= European Nations Cup (golf) =

The European Nations Cup was a professional team golf tournament on the Ladies European Tour that was held in Spain. It was played from 2008 to 2011, and was a stroke play competition comprising fourballs for the first and third rounds and a variation on greensomes for the second and fourth rounds.
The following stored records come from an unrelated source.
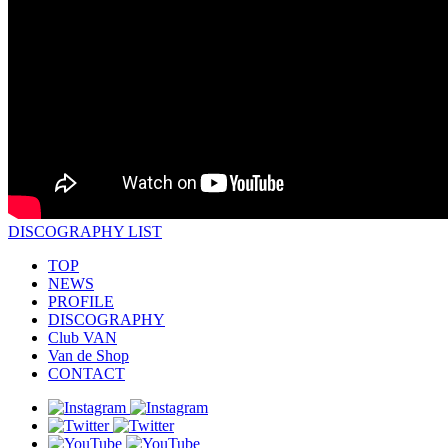
DISCOGRAPHY LIST
TOP
NEWS
PROFILE
DISCOGRAPHY
Club VAN
Van de Shop
CONTACT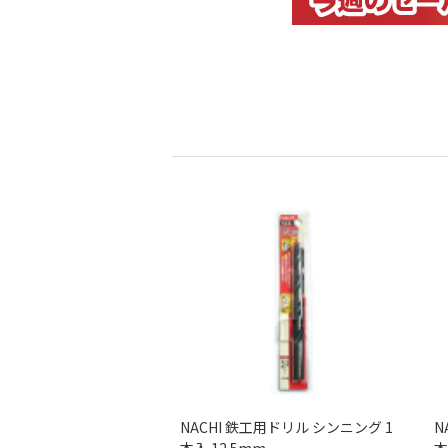
NACHI 鉄工用ドリル シンニング 1
N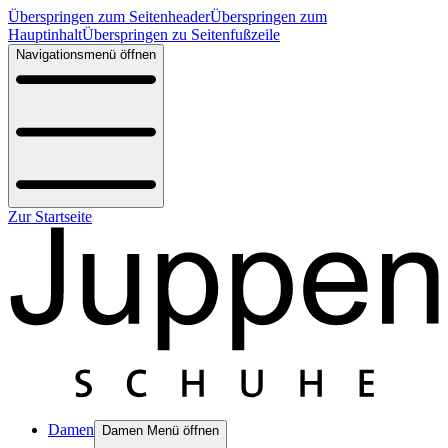
Überspringen zum Seitenheader
Überspringen zum
Hauptinhalt
Überspringen zu Seitenfußzeile
Navigationsmenü öffnen
Zur Startseite
Damen
Damen Menü öffnen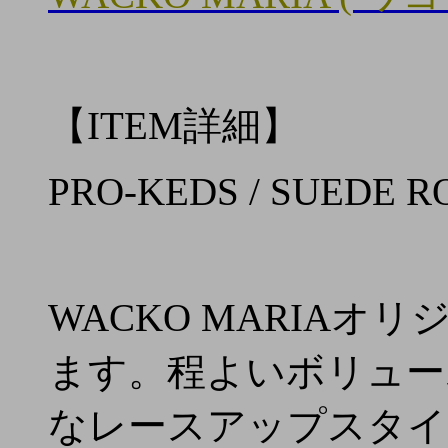
【ITEM詳細】
PRO-KEDS / SUEDE R
WACKO MARIA
ます。程よいボリュー
なレースアップスタイ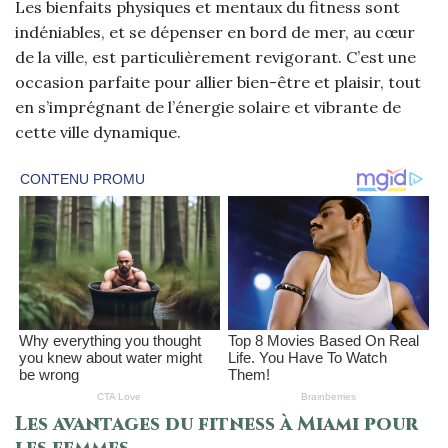
Les bienfaits physiques et mentaux du fitness sont
indéniables, et se dépenser en bord de mer, au cœur
de la ville, est particulièrement revigorant. C’est une
occasion parfaite pour allier bien-être et plaisir, tout
en s’imprégnant de l’énergie solaire et vibrante de
cette ville dynamique.
Les avantages du fitness à Miami pour
les femmes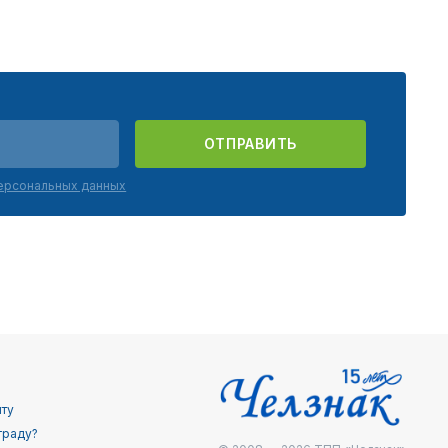
ОТПРАВИТЬ
персональных данных
йту
граду?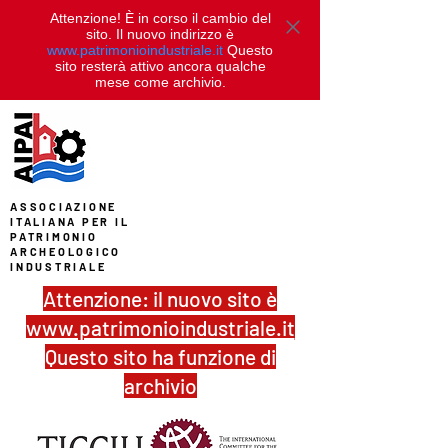
Attenzione! È in corso il cambio del
sito. Il nuovo indirizzo è
www.patrimonioindustriale.it
Questo
sito resterà attivo ancora qualche
mese come archivio.
ASSOCIAZIONE
ITALIANA PER IL
PATRIMONIO
ARCHEOLOGICO
INDUSTRIALE
Attenzione: il nuovo sito è
www.patrimonioindustriale.it
Questo sito ha funzione di
archivio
It is an unofficial event and earnings do not count on the LET official money list.

==Winners==

Year: Dates; Venue; Winners; Players; Score; To par; Margin of victory; Runner(s)-up; Players
2011: Apr 14-17; La Sella Golf Resort; Sweden; Anna Nordqvist Sophie Gustafson; 267; −21; 3 strokes; Germany; Anja Monke
Caroline Masson
England: Laura Davies
Melissa Reid
2010: Apr 22-25; La Sella Golf Resort; Sweden; Anna Nordqvist Sophie Gustafson; 267; -21; Playoff^{1}; Australia; Karrie Webb
Karen Lunn
2009: Apr 23-26; La Sella Golf Resort; Netherlands; Christel Boeljon Marjet van der Graaff; 270; −18; 4 strokes; Italy; Giulia Sergas
Veronica Zorzi
Australia: Joanne Mills
Nikki Garrett
France: Gwladys Nocera
Anne-Lise Caudal
2008: Apr 3-6; La Sella Golf Resort; England; Trish Johnson Rebecca Hudson; 267; −21; 5 strokes; Germany; Martina Eberl
Anja Monke
Belgium: Lara Tadiotto
Ellen Smets

^{1}Nordqvist and Gustafson defeated Webb and Lunn on the third playoff hole.